In the "no news is still news" department, the White House has yet to send up nominations for new FCC commissioners.
Washington was abuzz last week with the speculation, including here, that the administration was about to name telecom policy adviser Richard Russell and Tennessee utility commissioner Deborah Taylor Tate to fill those Republican seats. One is held by Kathleen Abernathy, who wants to leave, and the other is the open seat of former Chairman Michael Powell.
Though Russell and Tate are still thought to be the White House favorites, there now appears to be a hold-up.
The Washington Times was blaming reporters. "It is August, after all," the paper said in an op ed. "If the president announces his [FCC] choices this month, bored reporters probably will have plenty of time to scrutinize the records of the nominees. The Senate hearings on Mr. Bush's big nominee of the summer—Supreme Court pick John G. Roberts Jr.—won't begin until Sept. 6."
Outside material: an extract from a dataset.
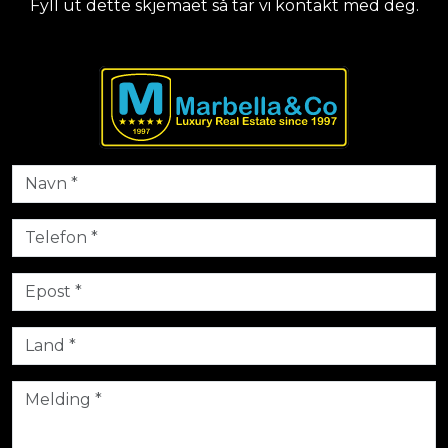
Fyll ut dette skjemaet så tar vi kontakt med deg.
Another theory is that the White House is holding off until it also has a nominee for the Democratic seat held by Michael Copps, whose term, like that of Republican Commissioner Kathleen Abernathy, has also expired (commissioners are allowed to serve until the end of the congressional session).
An aide at the Senate Commerce Committee favors that explanation, saying that the administration is aware that the committee likes to consider all its nominees at once.
Under Chairman Ted Stevens (R-Alaska), the committee, which has to approve the appointments, has preferred that "bipartisanship" approach (no surprise from a chairman who is actually sharing that title with Democrat Daniel Inouye of Hawaii).
For instance, four Republican nominees—to the Amtrak Reform Board and the NTSB—have not had hearings yet because the committee is waiting to get Democratic nominees sent up for those boards.
Stevens backs renominating Copps, though the commissioner's vocal opposition to media ownership and outsider-like talk criticizing "the usual suspects inside the Beltway [who] write the rules," could be too vocal for the administration's liking.